◆ TASK BRIEF ◆
Transcribe only the stretch of lines that opens with the line containing "Fun in-home music" and closes with the last line of the listing, skipping pictures.

◆ INFORMATION GIVEN ◆
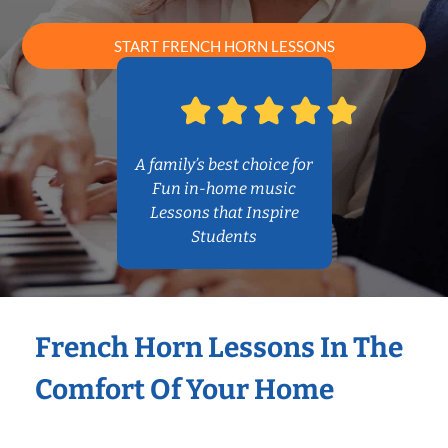
START FRENCH HORN LESSONS
A family’s best choice for
Fun in-home music
Lessons that Inspire
Students
French Horn Lessons In The
Comfort Of Your Home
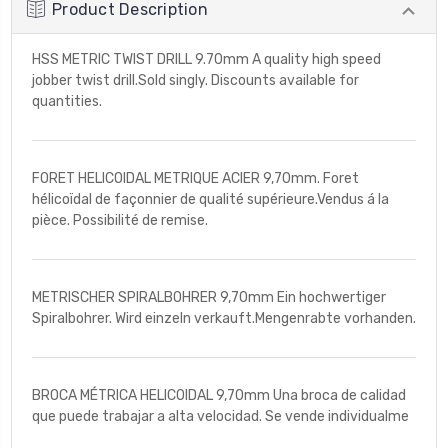
Product Description
HSS METRIC TWIST DRILL 9.70mm A quality high speed
jobber twist drill.Sold singly. Discounts available for
quantities.
FORET HELICOIDAL METRIQUE ACIER 9,70mm. Foret
hélicoïdal de façonnier de qualité supérieure.Vendus á la
pièce. Possibilité de remise.
METRISCHER SPIRALBOHRER 9,70mm Ein hochwertiger
Spiralbohrer. Wird einzeln verkauft.Mengenrabte vorhanden.
BROCA MÉTRICA HELICOIDAL 9,70mm Una broca de calidad
que puede trabajar a alta velocidad. Se vende individualme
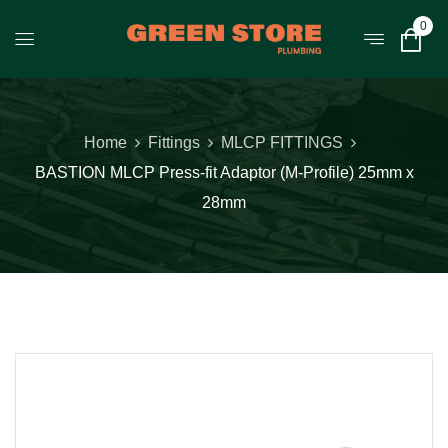
0
Home
Fittings
MLCP FITTINGS
BASTION MLCP Press-fit Adaptor (M-Profile) 25mm x
28mm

◆ RESULT FOR THIS EXERCISE ◆
Fun in-home music
Lessons that Inspire
Students
French Horn Lessons In The
Comfort Of Your Home
Product Description
HSS METRIC TWIST DRILL 9.70mm A quality high speed
jobber twist drill.Sold singly. Discounts available for
quantities.
FORET HELICOIDAL METRIQUE ACIER 9,70mm. Foret
hélicoïdal de façonnier de qualité supérieure.Vendus á la
pièce. Possibilité de remise.
METRISCHER SPIRALBOHRER 9,70mm Ein hochwertiger
Spiralbohrer. Wird einzeln verkauft.Mengenrabte vorhanden.
BROCA MÉTRICA HELICOIDAL 9,70mm Una broca de calidad
que puede trabajar a alta velocidad. Se vende individualme
0
Home
Fittings
MLCP FITTINGS
BASTION MLCP Press-fit Adaptor (M-Profile) 25mm x
28mm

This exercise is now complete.